We took the known likelihood of a name occurring and then simulated that in 10,000 classrooms to see how likely a name will appear in one class at least twice. In each class, we assumed there were 15 girls and 15 boys. Why 10,000 classes? To approximate the actual likelihood, it’s important to simulate many samples, so 10,000 classrooms meant simulating 300,000 children altogether.

Taking Olivia as an example, I found that despite a 1.35 percent chance of having the name, there is a 12 percent chance of another Olivia in the class if your child's name is Olivia. Given that this is the most popular name, this feels more intuitive than a probability of less than two percent.

This also tells us that, thankfully, even for the most popular name, there is still almost a 9 in 10 chance they will be the only one in their class with that name. So, with those odds, maybe you don’t have to avoid the most popular names after all!

It would help if you remembered that probability only relates to likelihood and rare events can still happen in practice. Our simulations did have some classrooms with three Olivia's and up to four Oliver's with the boys’ names!

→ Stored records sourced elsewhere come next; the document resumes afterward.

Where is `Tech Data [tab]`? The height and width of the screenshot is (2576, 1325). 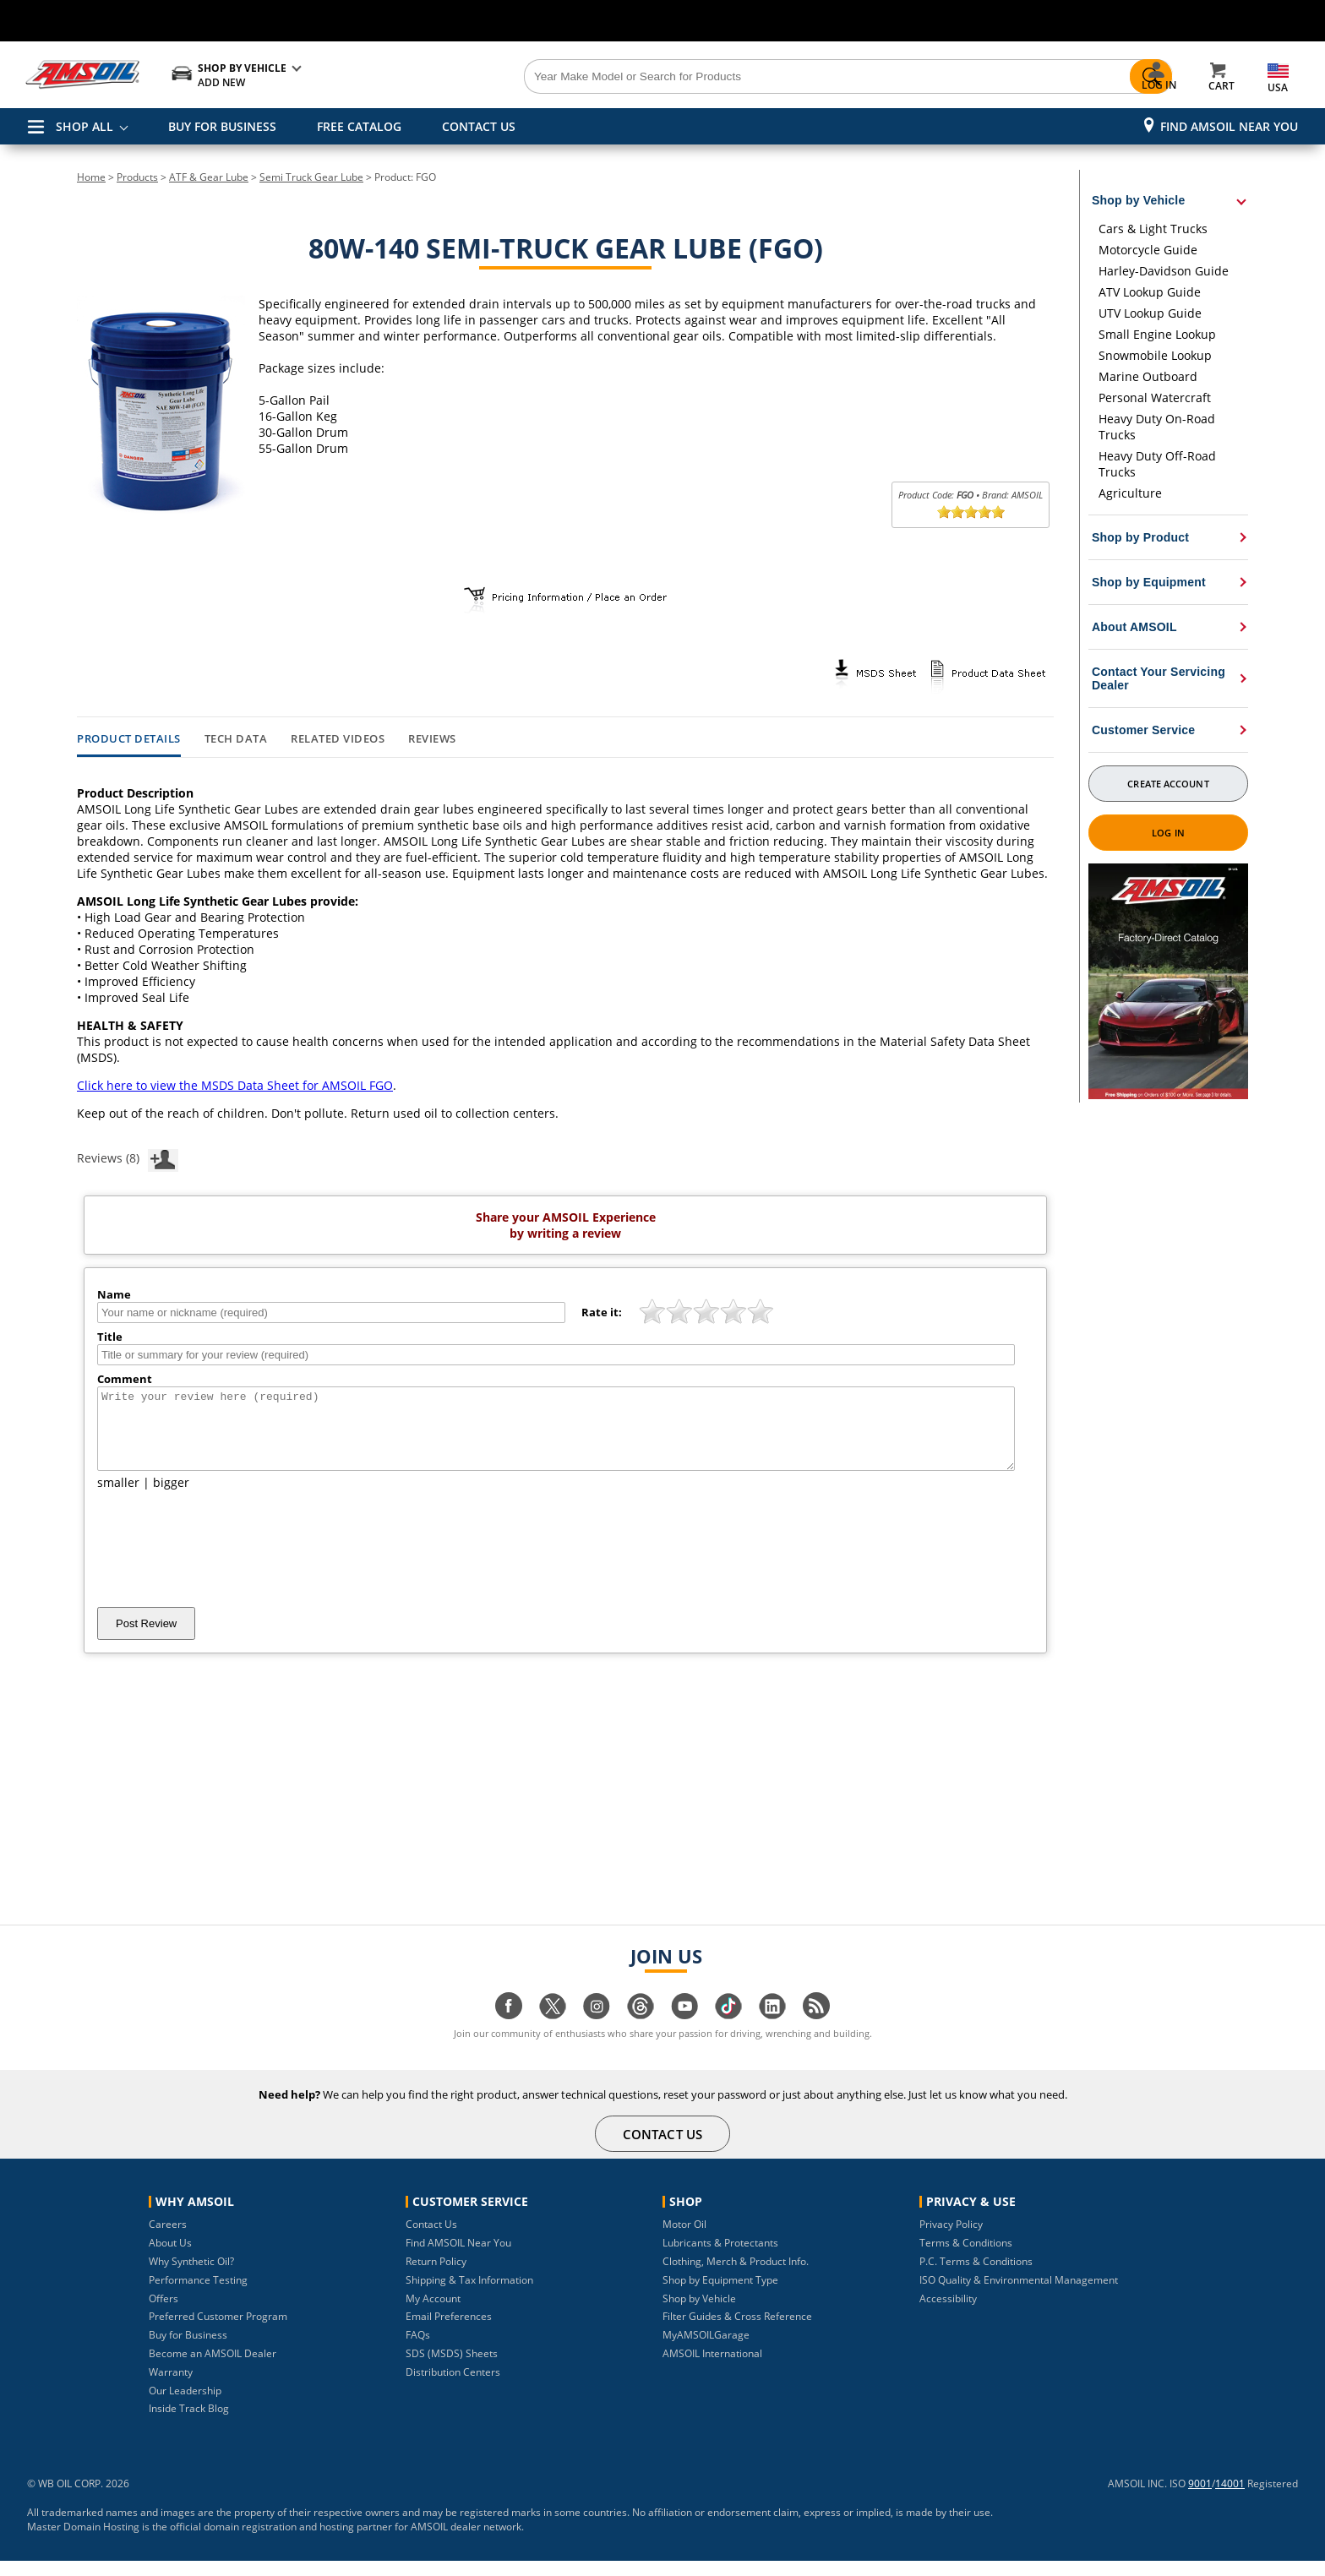 Tech Data [tab] is located at coordinates (236, 739).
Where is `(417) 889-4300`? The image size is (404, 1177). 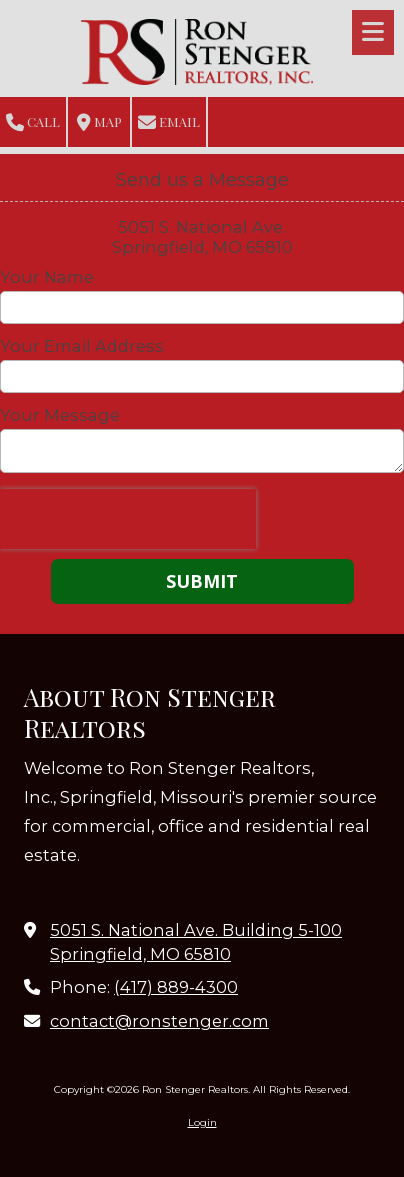 (417) 889-4300 is located at coordinates (176, 987). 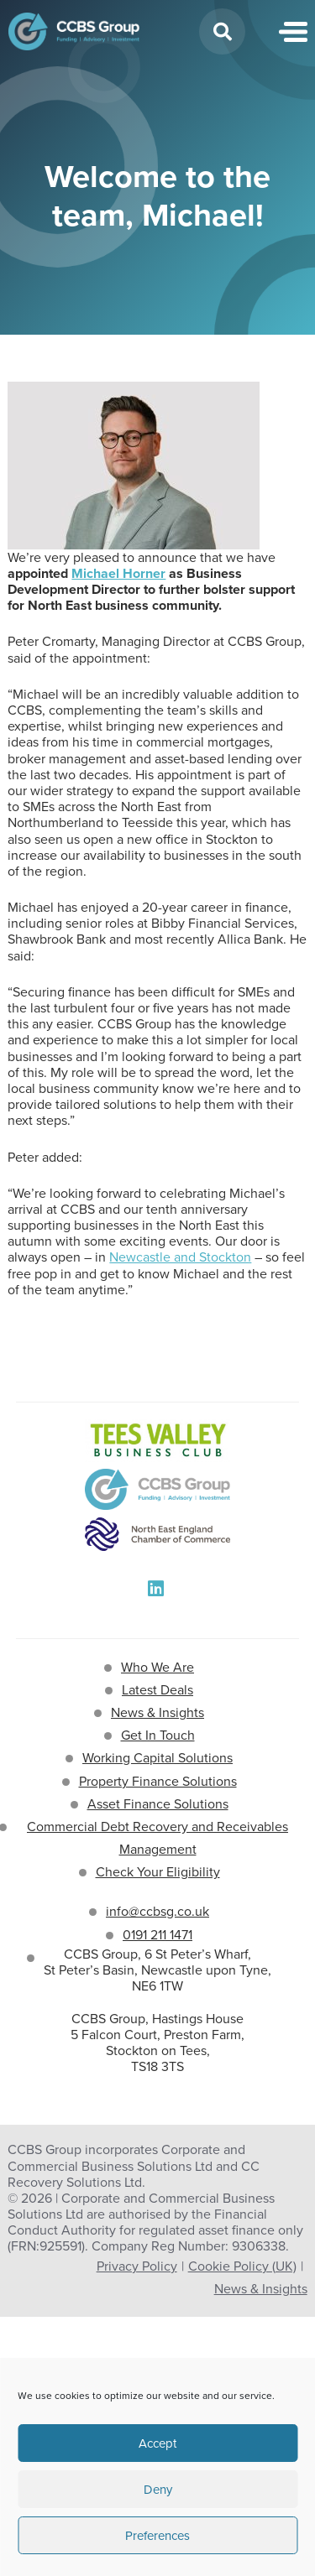  Describe the element at coordinates (158, 2489) in the screenshot. I see `Deny` at that location.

The data only considers the combined registrations for England and Wales, and popularity varies at a regional level. For example, Amelia was more popular in London and the West Midlands than Olivia in 2020. Given that students come from all over the country at the university level, perhaps this is a better indicator of sharing the same name in a university class than in regional classrooms.

With that in mind, parents who want to choose a popular name should feel confident choosing their favourite, but you may also want to think of a good nickname in your back pocket when it comes to primary school!